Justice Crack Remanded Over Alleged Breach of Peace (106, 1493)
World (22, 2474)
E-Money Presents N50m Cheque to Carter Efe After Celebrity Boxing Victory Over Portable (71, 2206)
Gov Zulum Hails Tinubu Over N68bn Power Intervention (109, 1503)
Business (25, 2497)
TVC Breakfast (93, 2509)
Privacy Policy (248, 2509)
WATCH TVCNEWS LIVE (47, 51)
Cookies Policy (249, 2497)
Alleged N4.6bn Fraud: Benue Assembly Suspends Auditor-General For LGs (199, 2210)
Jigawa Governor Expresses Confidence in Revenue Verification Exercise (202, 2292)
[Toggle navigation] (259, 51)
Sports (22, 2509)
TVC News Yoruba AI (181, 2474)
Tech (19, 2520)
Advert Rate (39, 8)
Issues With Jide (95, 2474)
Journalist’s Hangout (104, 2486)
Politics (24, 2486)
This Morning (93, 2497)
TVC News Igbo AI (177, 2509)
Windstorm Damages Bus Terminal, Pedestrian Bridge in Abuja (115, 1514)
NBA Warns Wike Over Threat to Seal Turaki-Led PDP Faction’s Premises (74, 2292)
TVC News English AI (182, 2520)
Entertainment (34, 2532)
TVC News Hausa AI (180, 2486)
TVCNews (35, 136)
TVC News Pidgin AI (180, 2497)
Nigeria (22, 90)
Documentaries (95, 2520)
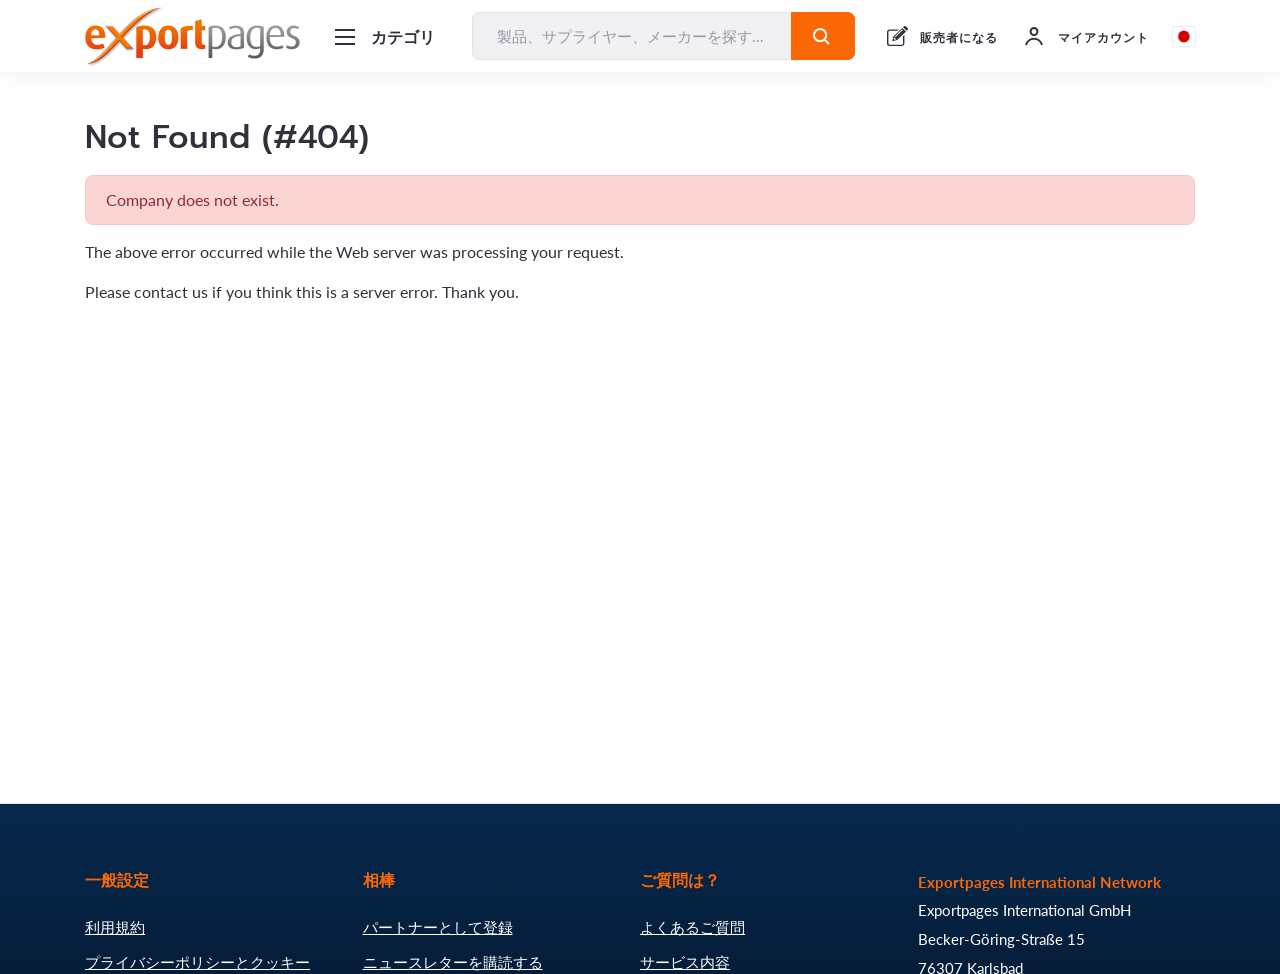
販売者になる (959, 37)
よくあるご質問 (692, 927)
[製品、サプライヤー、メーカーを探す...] (632, 36)
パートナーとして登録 (438, 927)
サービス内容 (685, 962)
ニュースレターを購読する (453, 962)
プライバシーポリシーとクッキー (197, 962)
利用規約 (115, 927)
────────────────────────────────────────
- [Your assignment]: Find the word "Alleged" in the data and copy out each line where it turns up.

- [Answer below]:
Justice Crack Remanded Over Alleged Breach of Peace (106, 1493)
Alleged N4.6bn Fraud: Benue Assembly Suspends Auditor-General For LGs (199, 2210)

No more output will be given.